Preparation of phenyl-thiocarbamic acid S-benzyl ester(2i) by the reaction of aniline with dithiocarbonic acid S , S ′-dibenzyl ester. To a 100 mL stainless steel autoclave, dithiocarbonic acid S,S′-dibenzyl ester (5 mmol), aniline (5 mmol) and chloroform (5 mL) were added. The reactor was then sealed and flushed three times with carbon monoxide. Then carbon monoxide was introduced to the autoclave (0.8 MPa, approximately 30-35 mmol), and the reactor was placed in the oil bath preheated to 60 °C with stirring. After 10 h, the apparatus was cooled to room temperature and degassed. The pure phenyl-thiocarbamic acid S-benzyl ester (2i) was obtained by column chromatography (silica gel, petroleum-chloroform, 1:1) in 86% yield. Recrystallization from chloroform-petroleum ether gave to colorless needles; mp 97-98 °C (lit. [25] mp 96-97 °C); ¹H NMR (400 MHz, CDCl₃): δ = 7.40-7.08 (m, 11 H), 4.22 (s, 2 H).

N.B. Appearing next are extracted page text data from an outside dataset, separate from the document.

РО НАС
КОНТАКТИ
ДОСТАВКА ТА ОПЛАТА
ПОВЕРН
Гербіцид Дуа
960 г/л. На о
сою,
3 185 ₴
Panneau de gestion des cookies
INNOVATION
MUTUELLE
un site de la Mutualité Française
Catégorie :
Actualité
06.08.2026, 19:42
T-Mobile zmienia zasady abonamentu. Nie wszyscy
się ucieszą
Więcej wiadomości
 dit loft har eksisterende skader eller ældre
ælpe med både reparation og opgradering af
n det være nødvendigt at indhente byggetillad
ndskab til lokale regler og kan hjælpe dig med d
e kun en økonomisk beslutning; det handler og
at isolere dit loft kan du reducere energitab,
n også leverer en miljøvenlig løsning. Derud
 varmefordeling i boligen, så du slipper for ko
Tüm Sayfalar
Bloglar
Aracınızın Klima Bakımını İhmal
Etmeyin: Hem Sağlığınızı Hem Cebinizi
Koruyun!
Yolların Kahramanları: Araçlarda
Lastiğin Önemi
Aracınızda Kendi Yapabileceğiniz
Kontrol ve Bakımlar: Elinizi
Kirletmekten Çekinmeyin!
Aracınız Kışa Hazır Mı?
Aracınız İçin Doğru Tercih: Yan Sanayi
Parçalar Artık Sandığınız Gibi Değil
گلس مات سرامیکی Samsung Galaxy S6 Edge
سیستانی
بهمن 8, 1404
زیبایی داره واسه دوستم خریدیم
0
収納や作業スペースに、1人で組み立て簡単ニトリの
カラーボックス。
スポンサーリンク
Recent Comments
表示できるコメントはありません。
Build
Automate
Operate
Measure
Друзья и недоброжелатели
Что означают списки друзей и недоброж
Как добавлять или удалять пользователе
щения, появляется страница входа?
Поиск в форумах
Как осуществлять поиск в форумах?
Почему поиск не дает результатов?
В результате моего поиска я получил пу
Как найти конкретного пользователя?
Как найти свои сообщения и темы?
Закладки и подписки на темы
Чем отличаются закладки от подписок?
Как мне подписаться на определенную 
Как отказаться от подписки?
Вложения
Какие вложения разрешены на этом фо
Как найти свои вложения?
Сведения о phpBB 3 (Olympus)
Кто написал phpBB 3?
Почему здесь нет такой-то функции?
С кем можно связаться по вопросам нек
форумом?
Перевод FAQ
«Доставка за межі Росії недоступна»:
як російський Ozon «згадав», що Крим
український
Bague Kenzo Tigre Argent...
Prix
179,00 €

Typical experimental procedure is as follows (Table 1, entry 2): To a 100 mL stainless steel autoclave, selenium (0.5 mmol), nitrobenzene (10 mmol), propane-1-thiol (10 mmol), and triethylamine (5 mmol) were added. The reactor was then sealed, flushed three times with carbon monoxide. Then carbon monoxide was introduced to the autoclave (0.8 MPa, approximately 30-35 mmol), and the reactor was placed in the oil bath preheated to 60 °C with stirring. After 10 h, the apparatus was cooled to room temperature and degassed. The crude product was then dissolved in THF and stirred for 30 min to precipitate selenium. The catalyst was then recovered by filtration. The filtrate was concentrated. The pure phenyl-thiocarbamic acid S-propyl ester (2b) was obtained either by column chromatography (silica gel, chloroform-petroleum ether, 2:1) in 84% yield or by recrystallization from light petroleum ether in 72% yield as colorless needles; mp 83-84 °C (lit. [27] mp 84 °C); ¹H NMR (400 MHz, CDCl₃): δ = 7.42-7.07 (m, 6 H), 2.95 (t, J = 8.0 Hz, 2 H), 1.68 (sextet, J = 8.0 Hz, 2 H), 0.99 (t, J = 8.0 Hz, 3 H).